▶ [About this exercise]
When you reach the line that contains "简易感应照明，本方案实现了从", begin copying exactly, and continue through the last line of the data; no pictures belong in the copy.
++++ Data under study ++++
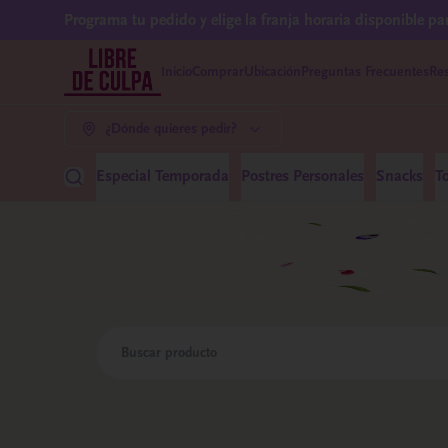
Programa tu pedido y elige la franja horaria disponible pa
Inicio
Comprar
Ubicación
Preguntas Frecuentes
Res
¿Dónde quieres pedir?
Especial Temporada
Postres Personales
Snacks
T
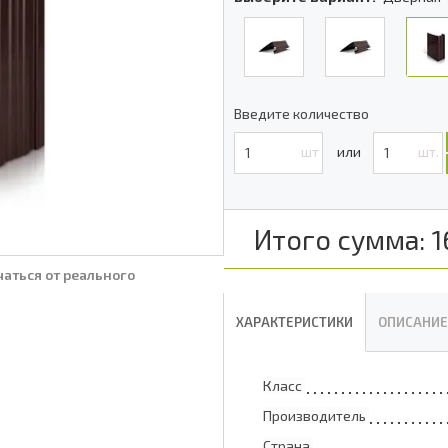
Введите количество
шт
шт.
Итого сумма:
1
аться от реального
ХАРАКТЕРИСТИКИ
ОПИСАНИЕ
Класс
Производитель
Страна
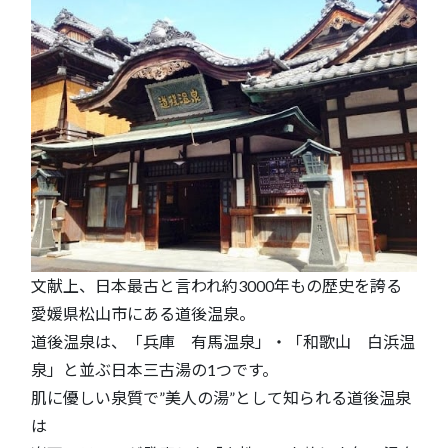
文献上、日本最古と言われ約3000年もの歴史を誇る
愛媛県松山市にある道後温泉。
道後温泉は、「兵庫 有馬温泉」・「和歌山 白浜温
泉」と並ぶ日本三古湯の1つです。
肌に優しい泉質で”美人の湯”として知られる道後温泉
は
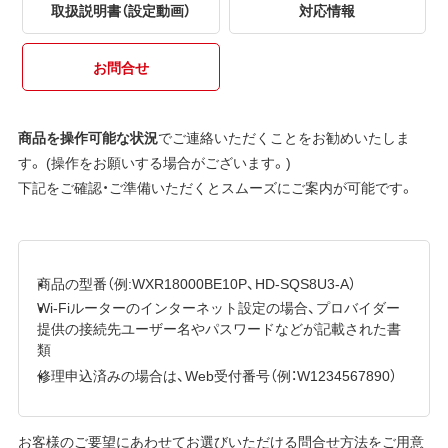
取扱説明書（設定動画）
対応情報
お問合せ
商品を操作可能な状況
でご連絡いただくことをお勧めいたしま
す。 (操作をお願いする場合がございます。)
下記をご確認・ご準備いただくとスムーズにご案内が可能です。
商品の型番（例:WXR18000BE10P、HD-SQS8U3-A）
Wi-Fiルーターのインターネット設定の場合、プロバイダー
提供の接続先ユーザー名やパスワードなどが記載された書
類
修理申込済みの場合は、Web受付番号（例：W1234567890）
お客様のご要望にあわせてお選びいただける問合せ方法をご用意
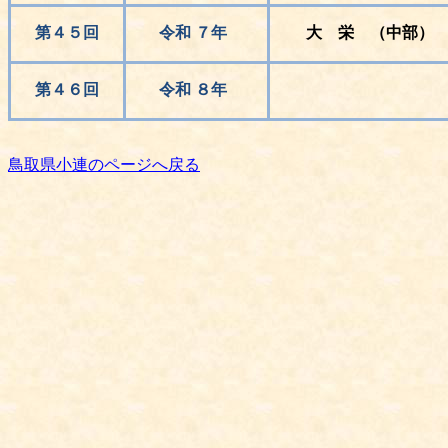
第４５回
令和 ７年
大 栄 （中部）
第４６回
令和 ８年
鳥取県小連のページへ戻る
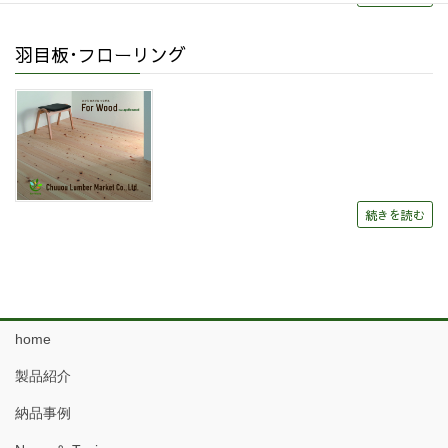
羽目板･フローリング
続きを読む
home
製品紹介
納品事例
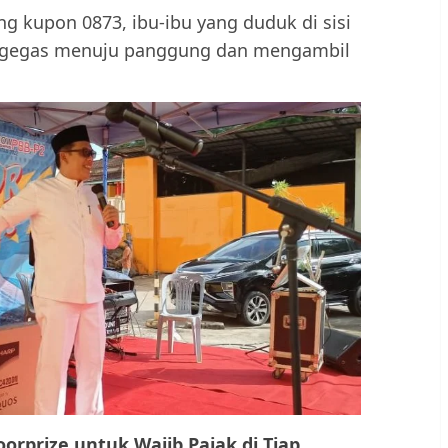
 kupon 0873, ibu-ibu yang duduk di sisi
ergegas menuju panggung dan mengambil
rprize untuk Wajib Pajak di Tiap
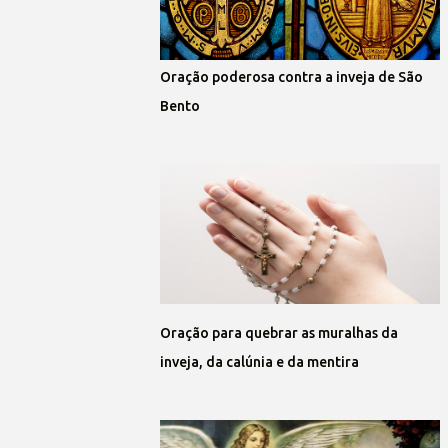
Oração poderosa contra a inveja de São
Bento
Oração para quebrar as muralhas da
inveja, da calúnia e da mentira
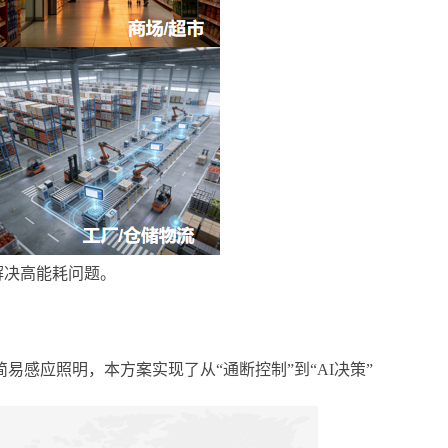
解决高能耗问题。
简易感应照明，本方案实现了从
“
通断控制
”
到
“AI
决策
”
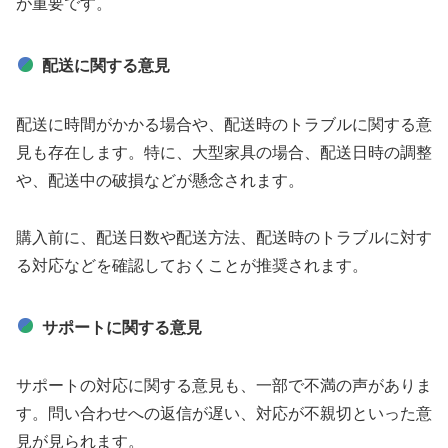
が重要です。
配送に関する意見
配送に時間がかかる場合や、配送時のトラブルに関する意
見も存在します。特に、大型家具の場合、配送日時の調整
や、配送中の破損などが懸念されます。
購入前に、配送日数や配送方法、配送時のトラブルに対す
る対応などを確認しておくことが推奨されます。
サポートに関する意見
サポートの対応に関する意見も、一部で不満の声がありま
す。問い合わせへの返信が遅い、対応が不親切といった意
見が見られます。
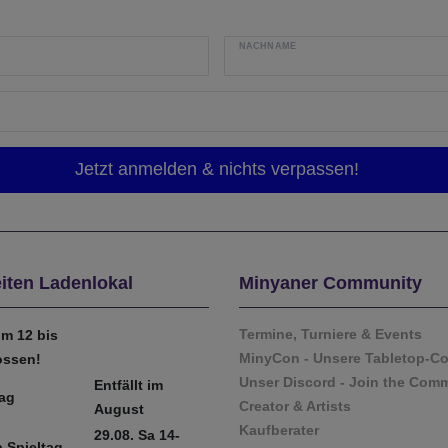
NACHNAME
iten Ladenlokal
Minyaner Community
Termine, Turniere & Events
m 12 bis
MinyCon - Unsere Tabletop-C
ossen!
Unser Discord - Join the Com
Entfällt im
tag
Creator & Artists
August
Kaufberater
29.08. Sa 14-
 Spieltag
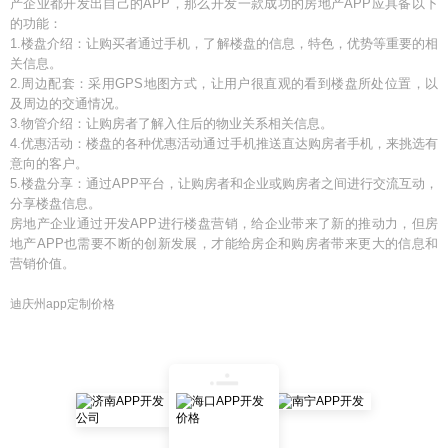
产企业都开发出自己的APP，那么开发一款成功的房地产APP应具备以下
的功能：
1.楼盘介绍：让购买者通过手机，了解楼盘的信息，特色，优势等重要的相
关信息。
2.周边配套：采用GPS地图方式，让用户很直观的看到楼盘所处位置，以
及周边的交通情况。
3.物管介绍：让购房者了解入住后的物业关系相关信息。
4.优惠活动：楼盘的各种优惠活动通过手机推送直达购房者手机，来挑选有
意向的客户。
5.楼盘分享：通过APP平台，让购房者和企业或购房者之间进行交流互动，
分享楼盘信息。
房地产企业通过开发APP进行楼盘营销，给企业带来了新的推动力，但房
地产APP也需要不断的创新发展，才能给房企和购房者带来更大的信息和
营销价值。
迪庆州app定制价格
++++
▶ [Answer for this exercise]
简易感应照明，本方案实现了从
“
通断控制
”
到
“AI
决策
”
が重要です。
配送に関する意見
配送に時間がかかる場合や、配送時のトラブルに関する意
見も存在します。特に、大型家具の場合、配送日時の調整
や、配送中の破損などが懸念されます。
購入前に、配送日数や配送方法、配送時のトラブルに対す
る対応などを確認しておくことが推奨されます。
サポートに関する意見
サポートの対応に関する意見も、一部で不満の声がありま
す。問い合わせへの返信が遅い、対応が不親切といった意
見が見られます。
NACHNAME
iten Ladenlokal
Minyaner Community
Termine, Turniere & Events
m 12 bis
MinyCon - Unsere Tabletop-C
ossen!
Unser Discord - Join the Com
Entfällt im
tag
Creator & Artists
August
Kaufberater
29.08. Sa 14-
 Spieltag
产企业都开发出自己的APP，那么开发一款成功的房地产APP应具备以下
的功能：
1.楼盘介绍：让购买者通过手机，了解楼盘的信息，特色，优势等重要的相
关信息。
2.周边配套：采用GPS地图方式，让用户很直观的看到楼盘所处位置，以
及周边的交通情况。
3.物管介绍：让购房者了解入住后的物业关系相关信息。
4.优惠活动：楼盘的各种优惠活动通过手机推送直达购房者手机，来挑选有
意向的客户。
5.楼盘分享：通过APP平台，让购房者和企业或购房者之间进行交流互动，
分享楼盘信息。
房地产企业通过开发APP进行楼盘营销，给企业带来了新的推动力，但房
地产APP也需要不断的创新发展，才能给房企和购房者带来更大的信息和
营销价值。
迪庆州app定制价格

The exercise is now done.